Gilt die neue Herkunfts-Prozentpflicht für Honig auch für meine Zubereitung?
Nach dem Reinheitsprinzip ist eine Honigzubereitung kein „Honig", deshalb greifen die honig-spezifischen Herkunfts- und Sortenregeln nicht direkt. Es gilt die allgemeine LMIV. Bei Zweifelsfragen zur Herkunftsangabe fragst du am besten deine Lebensmittelaufsicht.
Muss ich eine Nährwerttabelle aufdrucken?
Bei reinem Honig entfällt sie, weil er ein unverarbeitetes Einzutaten-Erzeugnis ist. Eine Zubereitung ist das nicht mehr, die automatische Befreiung fällt weg.
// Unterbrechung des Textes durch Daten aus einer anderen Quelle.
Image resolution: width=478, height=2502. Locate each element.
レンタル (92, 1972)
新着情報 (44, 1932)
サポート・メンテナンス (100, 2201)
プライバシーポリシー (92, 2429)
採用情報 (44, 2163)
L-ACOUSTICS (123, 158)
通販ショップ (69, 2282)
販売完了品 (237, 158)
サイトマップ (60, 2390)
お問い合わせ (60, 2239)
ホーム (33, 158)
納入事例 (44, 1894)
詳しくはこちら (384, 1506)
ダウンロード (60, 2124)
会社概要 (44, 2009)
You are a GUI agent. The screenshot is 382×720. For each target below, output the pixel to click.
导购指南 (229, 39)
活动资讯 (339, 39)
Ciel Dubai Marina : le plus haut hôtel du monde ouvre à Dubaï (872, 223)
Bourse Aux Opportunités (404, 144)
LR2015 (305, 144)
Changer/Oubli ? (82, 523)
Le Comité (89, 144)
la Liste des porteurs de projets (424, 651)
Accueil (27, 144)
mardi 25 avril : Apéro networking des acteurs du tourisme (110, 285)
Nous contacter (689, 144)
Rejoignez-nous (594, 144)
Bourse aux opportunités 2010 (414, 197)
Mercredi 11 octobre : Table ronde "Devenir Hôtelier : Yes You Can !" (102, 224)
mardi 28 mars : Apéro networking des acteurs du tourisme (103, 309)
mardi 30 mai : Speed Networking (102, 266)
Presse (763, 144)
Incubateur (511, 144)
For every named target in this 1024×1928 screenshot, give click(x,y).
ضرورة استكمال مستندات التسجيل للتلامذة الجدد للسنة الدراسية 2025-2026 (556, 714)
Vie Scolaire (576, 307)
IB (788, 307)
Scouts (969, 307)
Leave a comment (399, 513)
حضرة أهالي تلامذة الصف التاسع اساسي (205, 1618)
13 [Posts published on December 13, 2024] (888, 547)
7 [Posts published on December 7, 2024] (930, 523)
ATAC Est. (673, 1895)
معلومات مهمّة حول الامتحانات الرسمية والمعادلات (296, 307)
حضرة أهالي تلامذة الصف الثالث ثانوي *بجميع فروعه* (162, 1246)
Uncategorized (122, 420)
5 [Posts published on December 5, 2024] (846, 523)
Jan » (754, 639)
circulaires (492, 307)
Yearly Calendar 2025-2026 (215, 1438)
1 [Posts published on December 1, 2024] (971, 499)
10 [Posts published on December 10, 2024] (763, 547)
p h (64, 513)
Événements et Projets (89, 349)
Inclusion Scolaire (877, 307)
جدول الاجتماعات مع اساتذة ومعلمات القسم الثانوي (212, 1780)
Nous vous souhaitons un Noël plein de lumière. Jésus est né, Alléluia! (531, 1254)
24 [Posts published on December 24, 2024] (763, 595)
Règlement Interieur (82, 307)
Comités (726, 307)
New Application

Ob die Direktvermarkter-Kleinmengen-Regel greift, hängt vom Einzelfall ab — im Zweifel bei der Behörde nachfragen.

Quellen

  1. Richtlinie 2001/110/EG (Honig-Richtlinie) — konsolidierte Fassung, EUR-Lex
  2. VO (EU) Nr. 1169/2011 (LMIV) — konsolidierte Fassung, EUR-Lex
  3. Honigverordnung (DE) — gesetze-im-internet.de
  4. Bekanntmachung der Kommission 2017/C 393/05 — QUID-Auslegung, EUR-Lex
  5. EU-Etikettierungsbestimmungen für Honig — EUR-Lex Zusammenfassung
  6. Österreichische Honigverordnung — RIS Bundeskanzleramt

Eigene Beobachtung: Beim Sichten öffentlich abrufbarer Etiketten-Bilder von Honigmanufakturen und Imkereien (Instagram und Hofläden, Juli 2026) sieht man immer wieder aromatisierte Gläser, die nur „Honig" plus Zutat als Namen tragen — ohne die für eine Honigzubereitung nötige beschreibende Verkehrsbezeichnung, ohne vollständiges Zutatenverzeichnis und ohne QUID-Prozentangabe bei im Namen genannter Zutat.

Verwandte Artikel

Hinweis: Dieser Artikel ist eine redaktionelle Zusammenfassung öffentlich zugänglicher Quellen, keine Rechtsberatung. Vor Druckfreigabe einer neuen Etiketten-Serie empfehlen wir eine Prüfung durch deine zuständige Lebensmittelaufsicht oder einen Lebensmittelrechtler. Stand der hier zitierten Verordnungen: 27. Juli 2026.